Светлый фон

Уже находясь на грани отчаяния, я дождался ее возвращения. Тогда все чудесным образом сразу изменилось.

Гальцева вызвала меня к себе в кабинет в первый же день после возвращения из отпуска. Невысокая ухоженная шатенка средних лет, Гальцева производила приятное впечатление. Манеры, разговор и чуть архаичное отчество, напоминавшее о Чехове — Иннокентьевна, — выдавали в ней интеллигентное происхождение. Как говорили, она и не была психиатром — по образованию терапевт, но прошла переквалификацию, чтобы получить должность в СПБ.

Она удивила меня, проведя довольно профессиональный психиатрический опрос. Это было даже как-то странно: впервые в СПБ я столкнулся с психиатром, который задавал вопросы, отличные от тех, которые задавали следователи. Вместо этого Гальцева прошлась по обычной психиатрической тропинке — детство, школа, родители, университет, — не касаясь ни темы «преступления», ни политических взглядов. Где-то на подступах к этому она, видимо, намеренно остановилась и отправила меня назад в камеру. После этого я видел Гальцеву только на обходах, на которых она, казалось, меня вообще старалась не замечать.
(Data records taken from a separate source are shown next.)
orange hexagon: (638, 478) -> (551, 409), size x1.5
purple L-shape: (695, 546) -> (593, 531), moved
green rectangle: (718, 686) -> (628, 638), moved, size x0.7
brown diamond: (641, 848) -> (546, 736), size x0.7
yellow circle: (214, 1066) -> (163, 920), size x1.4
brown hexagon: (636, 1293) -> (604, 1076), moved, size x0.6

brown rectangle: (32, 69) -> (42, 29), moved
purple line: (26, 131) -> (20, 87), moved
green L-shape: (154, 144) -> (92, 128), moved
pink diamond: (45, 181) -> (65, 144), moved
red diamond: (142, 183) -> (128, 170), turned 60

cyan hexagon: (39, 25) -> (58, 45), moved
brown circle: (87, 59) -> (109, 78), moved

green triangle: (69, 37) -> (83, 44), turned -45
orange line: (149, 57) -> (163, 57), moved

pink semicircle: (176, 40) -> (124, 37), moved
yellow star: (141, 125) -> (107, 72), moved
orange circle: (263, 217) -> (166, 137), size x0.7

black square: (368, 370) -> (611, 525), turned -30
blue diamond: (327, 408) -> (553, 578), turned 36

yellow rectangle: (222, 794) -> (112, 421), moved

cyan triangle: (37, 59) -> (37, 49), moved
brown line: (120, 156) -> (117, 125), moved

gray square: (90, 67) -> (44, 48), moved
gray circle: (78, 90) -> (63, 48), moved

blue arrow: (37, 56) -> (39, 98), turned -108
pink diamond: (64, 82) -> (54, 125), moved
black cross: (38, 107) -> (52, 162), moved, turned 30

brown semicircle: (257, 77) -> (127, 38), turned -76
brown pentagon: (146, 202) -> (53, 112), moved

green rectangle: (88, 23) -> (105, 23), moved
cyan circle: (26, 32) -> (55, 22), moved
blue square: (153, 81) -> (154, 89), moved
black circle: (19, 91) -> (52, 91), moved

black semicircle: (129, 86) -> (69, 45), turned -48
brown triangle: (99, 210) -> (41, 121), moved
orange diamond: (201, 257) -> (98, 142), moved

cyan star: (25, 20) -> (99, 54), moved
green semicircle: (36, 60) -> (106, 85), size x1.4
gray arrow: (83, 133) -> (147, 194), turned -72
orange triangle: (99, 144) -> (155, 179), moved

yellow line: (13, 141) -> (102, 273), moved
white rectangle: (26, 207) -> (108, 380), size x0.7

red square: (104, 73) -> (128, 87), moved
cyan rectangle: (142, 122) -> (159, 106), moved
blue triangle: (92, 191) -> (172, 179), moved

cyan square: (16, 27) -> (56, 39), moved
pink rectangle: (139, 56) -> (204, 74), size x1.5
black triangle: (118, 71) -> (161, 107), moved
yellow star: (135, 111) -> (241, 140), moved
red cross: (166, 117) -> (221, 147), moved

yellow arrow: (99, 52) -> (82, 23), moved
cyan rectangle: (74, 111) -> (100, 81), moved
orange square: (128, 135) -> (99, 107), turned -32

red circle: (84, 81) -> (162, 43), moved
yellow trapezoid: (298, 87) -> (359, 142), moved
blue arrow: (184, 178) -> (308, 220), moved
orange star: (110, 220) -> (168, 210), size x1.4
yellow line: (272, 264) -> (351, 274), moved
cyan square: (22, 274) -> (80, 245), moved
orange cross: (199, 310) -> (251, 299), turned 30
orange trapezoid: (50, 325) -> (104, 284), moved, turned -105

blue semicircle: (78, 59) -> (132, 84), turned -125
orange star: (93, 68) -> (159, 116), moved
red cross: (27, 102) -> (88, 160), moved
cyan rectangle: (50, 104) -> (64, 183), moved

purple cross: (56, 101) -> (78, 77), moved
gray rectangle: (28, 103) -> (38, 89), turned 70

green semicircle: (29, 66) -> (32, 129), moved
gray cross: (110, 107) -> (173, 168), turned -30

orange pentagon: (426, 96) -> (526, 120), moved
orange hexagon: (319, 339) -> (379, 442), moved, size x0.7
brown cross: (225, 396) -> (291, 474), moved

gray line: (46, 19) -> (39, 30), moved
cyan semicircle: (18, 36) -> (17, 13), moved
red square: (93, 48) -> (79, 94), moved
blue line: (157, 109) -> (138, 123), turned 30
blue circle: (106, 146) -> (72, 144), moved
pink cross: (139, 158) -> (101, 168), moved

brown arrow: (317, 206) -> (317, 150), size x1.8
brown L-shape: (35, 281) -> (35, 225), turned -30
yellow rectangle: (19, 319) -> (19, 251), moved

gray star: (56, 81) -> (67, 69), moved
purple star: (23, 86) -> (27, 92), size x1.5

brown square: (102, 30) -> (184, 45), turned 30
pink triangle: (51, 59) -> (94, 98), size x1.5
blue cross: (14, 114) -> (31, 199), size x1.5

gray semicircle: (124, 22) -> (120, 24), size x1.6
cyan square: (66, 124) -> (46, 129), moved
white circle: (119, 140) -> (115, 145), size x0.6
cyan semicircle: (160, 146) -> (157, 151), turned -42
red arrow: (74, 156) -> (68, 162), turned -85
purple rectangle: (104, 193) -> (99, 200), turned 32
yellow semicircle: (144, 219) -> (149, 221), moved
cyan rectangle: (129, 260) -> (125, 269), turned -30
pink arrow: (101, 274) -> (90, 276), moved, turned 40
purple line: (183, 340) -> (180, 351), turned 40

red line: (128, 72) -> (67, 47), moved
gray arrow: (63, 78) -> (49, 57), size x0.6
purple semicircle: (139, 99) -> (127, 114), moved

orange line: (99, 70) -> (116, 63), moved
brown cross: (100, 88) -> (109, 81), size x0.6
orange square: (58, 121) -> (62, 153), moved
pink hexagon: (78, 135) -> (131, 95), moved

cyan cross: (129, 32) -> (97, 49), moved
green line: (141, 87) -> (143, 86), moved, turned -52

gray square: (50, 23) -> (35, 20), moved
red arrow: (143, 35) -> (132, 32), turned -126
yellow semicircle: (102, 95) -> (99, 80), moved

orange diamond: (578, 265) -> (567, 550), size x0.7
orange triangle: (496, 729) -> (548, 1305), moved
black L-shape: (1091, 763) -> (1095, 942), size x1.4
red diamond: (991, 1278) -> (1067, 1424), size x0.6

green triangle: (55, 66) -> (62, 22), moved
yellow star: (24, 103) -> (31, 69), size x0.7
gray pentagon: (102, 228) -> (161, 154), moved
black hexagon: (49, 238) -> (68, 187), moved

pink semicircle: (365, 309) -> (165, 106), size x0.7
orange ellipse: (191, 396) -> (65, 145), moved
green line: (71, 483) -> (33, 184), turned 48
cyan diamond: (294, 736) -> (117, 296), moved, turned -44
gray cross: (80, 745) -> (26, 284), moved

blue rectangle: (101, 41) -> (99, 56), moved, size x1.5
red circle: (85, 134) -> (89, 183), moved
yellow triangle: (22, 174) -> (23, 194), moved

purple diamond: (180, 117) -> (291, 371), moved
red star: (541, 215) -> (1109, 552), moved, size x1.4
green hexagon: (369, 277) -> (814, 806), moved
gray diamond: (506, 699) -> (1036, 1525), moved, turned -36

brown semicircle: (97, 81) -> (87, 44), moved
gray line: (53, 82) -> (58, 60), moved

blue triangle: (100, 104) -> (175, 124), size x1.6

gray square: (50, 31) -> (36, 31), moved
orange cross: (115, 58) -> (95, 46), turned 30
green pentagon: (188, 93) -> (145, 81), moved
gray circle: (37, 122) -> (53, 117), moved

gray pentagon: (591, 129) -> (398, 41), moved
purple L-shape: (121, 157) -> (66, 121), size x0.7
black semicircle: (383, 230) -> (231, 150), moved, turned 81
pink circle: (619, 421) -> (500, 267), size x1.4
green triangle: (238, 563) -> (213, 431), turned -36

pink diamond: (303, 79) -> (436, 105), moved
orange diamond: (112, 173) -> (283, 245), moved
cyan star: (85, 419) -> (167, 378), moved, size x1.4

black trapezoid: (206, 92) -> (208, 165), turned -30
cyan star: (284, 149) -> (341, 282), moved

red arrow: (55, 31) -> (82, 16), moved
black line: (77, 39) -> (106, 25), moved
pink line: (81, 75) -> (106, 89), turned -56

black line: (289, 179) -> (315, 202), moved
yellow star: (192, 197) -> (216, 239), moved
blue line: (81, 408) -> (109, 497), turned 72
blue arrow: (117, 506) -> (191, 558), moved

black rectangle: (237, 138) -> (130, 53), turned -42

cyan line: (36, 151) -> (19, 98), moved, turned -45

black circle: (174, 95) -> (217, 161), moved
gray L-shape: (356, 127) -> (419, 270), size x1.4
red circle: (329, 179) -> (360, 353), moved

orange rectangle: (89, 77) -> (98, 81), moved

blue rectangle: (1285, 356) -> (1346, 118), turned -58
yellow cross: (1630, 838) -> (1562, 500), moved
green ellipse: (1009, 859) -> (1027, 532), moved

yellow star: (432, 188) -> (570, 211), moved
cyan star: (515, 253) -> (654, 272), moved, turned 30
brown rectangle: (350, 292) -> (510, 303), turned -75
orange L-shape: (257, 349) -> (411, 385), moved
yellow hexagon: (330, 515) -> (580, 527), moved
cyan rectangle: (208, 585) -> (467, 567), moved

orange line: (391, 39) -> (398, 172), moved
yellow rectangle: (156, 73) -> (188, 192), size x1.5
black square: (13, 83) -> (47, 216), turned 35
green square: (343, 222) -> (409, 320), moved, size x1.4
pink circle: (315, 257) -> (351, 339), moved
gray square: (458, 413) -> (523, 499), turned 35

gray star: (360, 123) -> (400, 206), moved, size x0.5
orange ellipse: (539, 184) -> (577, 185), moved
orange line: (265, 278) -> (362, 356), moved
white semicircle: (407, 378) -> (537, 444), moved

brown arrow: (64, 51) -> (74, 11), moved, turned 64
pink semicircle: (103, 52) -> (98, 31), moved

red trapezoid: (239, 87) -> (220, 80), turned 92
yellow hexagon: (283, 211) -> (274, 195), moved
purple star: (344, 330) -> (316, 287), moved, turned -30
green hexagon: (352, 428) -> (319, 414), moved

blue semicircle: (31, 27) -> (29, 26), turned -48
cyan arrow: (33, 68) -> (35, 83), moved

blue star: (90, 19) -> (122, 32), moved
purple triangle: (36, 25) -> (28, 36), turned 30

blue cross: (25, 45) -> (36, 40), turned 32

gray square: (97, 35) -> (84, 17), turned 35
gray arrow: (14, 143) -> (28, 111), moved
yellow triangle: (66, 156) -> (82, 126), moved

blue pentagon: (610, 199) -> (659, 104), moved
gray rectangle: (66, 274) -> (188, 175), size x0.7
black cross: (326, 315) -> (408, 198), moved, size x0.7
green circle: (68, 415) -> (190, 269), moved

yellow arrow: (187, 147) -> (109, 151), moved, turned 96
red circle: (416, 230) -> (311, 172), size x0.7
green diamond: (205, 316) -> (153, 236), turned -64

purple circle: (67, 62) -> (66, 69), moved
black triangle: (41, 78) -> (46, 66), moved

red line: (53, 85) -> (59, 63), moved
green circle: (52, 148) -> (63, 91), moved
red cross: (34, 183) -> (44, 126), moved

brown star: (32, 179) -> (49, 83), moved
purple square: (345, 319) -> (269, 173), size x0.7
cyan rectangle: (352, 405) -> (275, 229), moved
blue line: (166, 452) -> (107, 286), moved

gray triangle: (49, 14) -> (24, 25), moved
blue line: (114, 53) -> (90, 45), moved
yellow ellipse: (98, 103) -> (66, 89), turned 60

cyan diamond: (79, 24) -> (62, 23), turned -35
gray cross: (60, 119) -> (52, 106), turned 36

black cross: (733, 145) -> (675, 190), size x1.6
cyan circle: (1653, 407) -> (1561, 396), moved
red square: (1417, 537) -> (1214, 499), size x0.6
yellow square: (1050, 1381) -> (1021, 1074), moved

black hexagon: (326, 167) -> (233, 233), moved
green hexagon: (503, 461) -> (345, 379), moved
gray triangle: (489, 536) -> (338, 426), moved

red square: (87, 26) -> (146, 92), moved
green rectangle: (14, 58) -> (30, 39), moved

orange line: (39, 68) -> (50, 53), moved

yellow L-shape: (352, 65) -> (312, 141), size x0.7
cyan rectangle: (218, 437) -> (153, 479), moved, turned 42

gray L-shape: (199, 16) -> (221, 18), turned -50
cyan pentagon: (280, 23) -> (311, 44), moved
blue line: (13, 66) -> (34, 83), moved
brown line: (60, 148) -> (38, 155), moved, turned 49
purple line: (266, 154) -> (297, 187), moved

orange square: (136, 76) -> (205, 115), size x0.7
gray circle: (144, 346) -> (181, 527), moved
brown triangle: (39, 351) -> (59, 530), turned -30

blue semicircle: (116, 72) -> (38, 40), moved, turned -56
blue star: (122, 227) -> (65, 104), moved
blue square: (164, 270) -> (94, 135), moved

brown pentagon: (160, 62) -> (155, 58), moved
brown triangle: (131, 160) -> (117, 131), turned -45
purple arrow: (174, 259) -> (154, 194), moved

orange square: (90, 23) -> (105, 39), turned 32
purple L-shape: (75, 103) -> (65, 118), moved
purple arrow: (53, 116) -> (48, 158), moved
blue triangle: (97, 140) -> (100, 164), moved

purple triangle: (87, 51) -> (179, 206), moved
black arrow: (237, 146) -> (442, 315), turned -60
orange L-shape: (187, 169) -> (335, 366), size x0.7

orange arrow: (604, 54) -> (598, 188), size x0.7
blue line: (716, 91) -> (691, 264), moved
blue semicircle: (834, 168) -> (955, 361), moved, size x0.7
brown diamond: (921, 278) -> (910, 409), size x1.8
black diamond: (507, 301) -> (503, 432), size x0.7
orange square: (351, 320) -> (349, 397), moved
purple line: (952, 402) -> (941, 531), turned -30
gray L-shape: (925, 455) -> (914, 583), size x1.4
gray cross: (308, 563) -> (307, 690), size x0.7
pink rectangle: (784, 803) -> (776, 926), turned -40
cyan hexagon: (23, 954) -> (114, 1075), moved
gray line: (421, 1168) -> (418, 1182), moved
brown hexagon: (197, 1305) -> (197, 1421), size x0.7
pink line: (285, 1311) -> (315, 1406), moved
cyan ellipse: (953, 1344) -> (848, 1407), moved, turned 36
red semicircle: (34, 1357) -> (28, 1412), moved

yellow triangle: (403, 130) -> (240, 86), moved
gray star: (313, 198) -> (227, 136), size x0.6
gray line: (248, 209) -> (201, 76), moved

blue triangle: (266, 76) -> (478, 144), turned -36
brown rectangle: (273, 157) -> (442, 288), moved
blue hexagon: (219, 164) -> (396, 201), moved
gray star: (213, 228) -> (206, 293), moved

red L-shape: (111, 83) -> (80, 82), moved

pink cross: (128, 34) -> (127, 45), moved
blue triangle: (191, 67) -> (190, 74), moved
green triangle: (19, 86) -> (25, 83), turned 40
Я понял это так, что Гальцеву интересовало только одно: действительно ли я сумасшедший, или же диагноз был выставлен в КГБ. И когда поняла ситуацию, то успокоилась. Уже через час после беседы меня перевели из камеры-пещеры в нормальную камеру № 8. Впрочем, лекарств Гальцева не отменила, повторив мантру: «Здесь лечатся все», — по-хорошему этот слоган надо было бы повесить над входом в СПБ вместо зловещего «Труд есть первая и естественная необходимость человеческой жизни». Однако Гальцева заменила мажептил более слабым трифтазином и, вместо убивавшего меня аминазина, выписала на ночь тизерцин.

Это было примерно как перескочить из девятого круга Ада куда-то наверх, в шестой. Последствия мажептила еще мучили организм: то отнимался язык, то налетала сильная неусидчивость. Однако трифтазин избавлял от того страшного, что сводило судорогами — хотя и не спасал от постоянной внутренней дрожи, незаметно переходившей в физическую дрожь рук. Я начал соображать, где право и где лево, вернулось чувство времени — но думать все равно не получалось. Голова была заполнена каким-то беспорядочным, как броуновское движение молекул, хаосом из обрывков мыслей и слов.

Тицерзин не имел болезненных побочных эффектов аминазина — от него не начиналась тахикардия, не закладывало нос. Он действовал, примерно как боксер-тяжеловес на ринге: на несколько минут появлялась слабость в теле, после чего — темнота, нокаут, и я просыпался уже от стука ключа санитара, либо от попыток Кротова трясти меня за плечо. Тогда вся первая половина дня превращалась в странное сумеречное существование, где явь чередовалась с периодическими провалами, а двигаться можно было только усилием воли.